Tutto perché la guerra passi
La guerra in Iraq, secondo la dottrina Bush, è stata fatta per esportare in quel Paese la democrazia e combattere il terrorismo. Dopo più di un anno, il terrorismo internazionale è più che mai minaccioso e l’Iraq è in fiamme. Le vittime sono state tantissime, e tra queste bisogna comprendere anche l’informazione. Nonostante l’attenzione spasmodica e la costante copertura di immagini, i grandi media non ci hanno dato la percezione esatta della realtà, perché non ci hanno quasi mai raccontato la guerra dal punto di vista degli Iracheni.
Nella storia è sempre successo. Le guerre sono state narrate più dai vincitori che dai vinti, e più dagli aggressori che dagli aggrediti. E questa guerra non ha fatto differenza. Chi ha voluto il conflitto ha cercato in tutti i modi di legittimarlo utilizzando gli organi di informazione. Caso emblematico, quello dei giornalisti “embedded”, che avrebbero dovuto darci un’informazione “dal basso” ma hanno potuto darci, inevitabilmente, il solo punto di vista dei presunti “liberatori”.
Altro caso emblematico, l’uso delle immagini di Saddam ridotto a un barbone cencioso. Nell’era della tv e della comunicazione globale, un fotogramma può valere più di una bomba. In questo caso immagini e bombe sono state utilizzate con la stessa disinvoltura. L’importante era legittimare la guerra.
Nell’era dell’informazione globale, però, notizie e immagini hanno la tendenza, sgradevolissima per i potenti, a vivere di vita propria, a trovare propri canali di trasmissione e diffusione, al di là della volontà imposta dai padroni del vapore. Così, squarci di verità vengono comunque alla luce. È successo con i diari dei soldati americani diffusi on line, sta succedendo di nuovo con le foto dei prigionieri iracheni torturati dai soldati dei Paesi andati lì per esportare la democrazia, e succede con il video, mandato in onda in Francia da Canal Plus, che mostra tre iracheni inermi uccisi da un tiratore scelto a bordo di un elicottero Usa e fa sentire anche la voce del superiore che, via radio, ordina al tiratore di finire l’uomo ferito: “Bene, spara, colpiscilo!”.
In una democrazia, in ogni vera democrazia, questa tendenza insopprimibile dell’informazione, questa forza che le permette, nonostante tutto, di produrre verità dovrebbe essere incoraggiata e valorizzata. Da noi vediamo invece che non è così. Il bene deve stare tutto da una parte e il male tutto dall’altra. Non sono ammessi dubbi. Soprattutto, si deve evitare a ogni costo che le cose possano essere considerate dal punto di vista degli “altri”.
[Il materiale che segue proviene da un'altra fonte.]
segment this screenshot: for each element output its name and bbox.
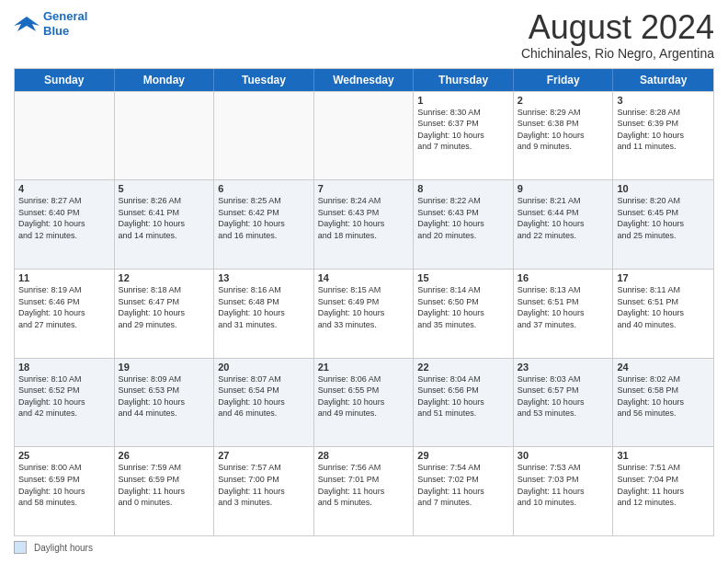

Provincialismo e cinismo si mescolano producendo nefandezze. Quattro italiani vengono rapiti in Iraq? Ecco quello che succede. Un ministro degli esteri gestisce la prima emergenza dalla poltrona di uno studio televisivo anziché dal suo ufficio e lascia che i parenti dell’ostaggio ucciso ricevano la notizia dalla tv. Gli stessi media che guardano distrattamente alle vittime irachene dedicano ore di trasmissione e fiumi di inchiostro ai quattro nostri connazionali rapiti, con un disgustoso assedio ai parenti, per ripetere continuamente le medesime banalità.
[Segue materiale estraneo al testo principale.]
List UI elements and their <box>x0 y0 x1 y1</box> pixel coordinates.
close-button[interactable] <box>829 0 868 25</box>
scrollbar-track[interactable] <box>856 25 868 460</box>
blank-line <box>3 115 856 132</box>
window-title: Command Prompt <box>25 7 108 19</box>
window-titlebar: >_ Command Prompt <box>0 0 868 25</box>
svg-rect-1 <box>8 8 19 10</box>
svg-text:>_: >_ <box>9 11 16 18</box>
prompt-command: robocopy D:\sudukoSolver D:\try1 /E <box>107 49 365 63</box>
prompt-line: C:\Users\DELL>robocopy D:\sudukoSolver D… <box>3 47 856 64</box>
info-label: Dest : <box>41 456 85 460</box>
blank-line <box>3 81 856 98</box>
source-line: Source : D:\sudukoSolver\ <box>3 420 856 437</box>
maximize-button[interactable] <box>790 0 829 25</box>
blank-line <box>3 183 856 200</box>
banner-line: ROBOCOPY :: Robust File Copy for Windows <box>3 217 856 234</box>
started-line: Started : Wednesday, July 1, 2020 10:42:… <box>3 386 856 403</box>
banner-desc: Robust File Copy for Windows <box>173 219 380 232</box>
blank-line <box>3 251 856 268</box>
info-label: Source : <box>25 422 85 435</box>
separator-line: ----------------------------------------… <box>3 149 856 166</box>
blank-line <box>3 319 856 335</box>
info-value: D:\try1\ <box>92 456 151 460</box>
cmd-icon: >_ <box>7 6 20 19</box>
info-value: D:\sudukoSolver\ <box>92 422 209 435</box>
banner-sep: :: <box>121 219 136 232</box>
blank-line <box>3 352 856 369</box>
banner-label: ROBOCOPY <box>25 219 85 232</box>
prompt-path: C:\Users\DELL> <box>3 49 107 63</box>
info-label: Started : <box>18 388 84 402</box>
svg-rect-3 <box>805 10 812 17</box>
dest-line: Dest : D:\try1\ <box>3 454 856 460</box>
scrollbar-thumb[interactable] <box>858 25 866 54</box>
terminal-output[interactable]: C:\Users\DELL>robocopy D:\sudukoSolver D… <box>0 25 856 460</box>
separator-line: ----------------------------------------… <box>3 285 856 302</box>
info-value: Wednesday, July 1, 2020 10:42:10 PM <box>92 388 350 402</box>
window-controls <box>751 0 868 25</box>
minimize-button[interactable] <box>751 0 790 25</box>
Lo stesso governo che, per celebrare le proprie capacità, in un primo tempo fa filtrare un certo tipo di notizie (“Abbiamo stabilito il contatto, la liberazione avverrà presto”) quando capisce che non è più in grado di gestire la vicenda a proprio vantaggio fa spegnere microfoni e telecamere. Non sono solo fatti nostri. Gli “altri”, quelli che noi pensiamo lontani e di cui non ci curiamo, in realtà ci guardano. E giudicano. Qualche giorno fa il vescovo caldeo di Baghdad, Slamon Warduni, mi ha detto: “Voi occidentali dovete fare attenzione. Qui da noi la gente si irrita quando vede che dedicate tanta attenzione ai vostri rapiti e non vi occupate delle sofferenze degli Iracheni”.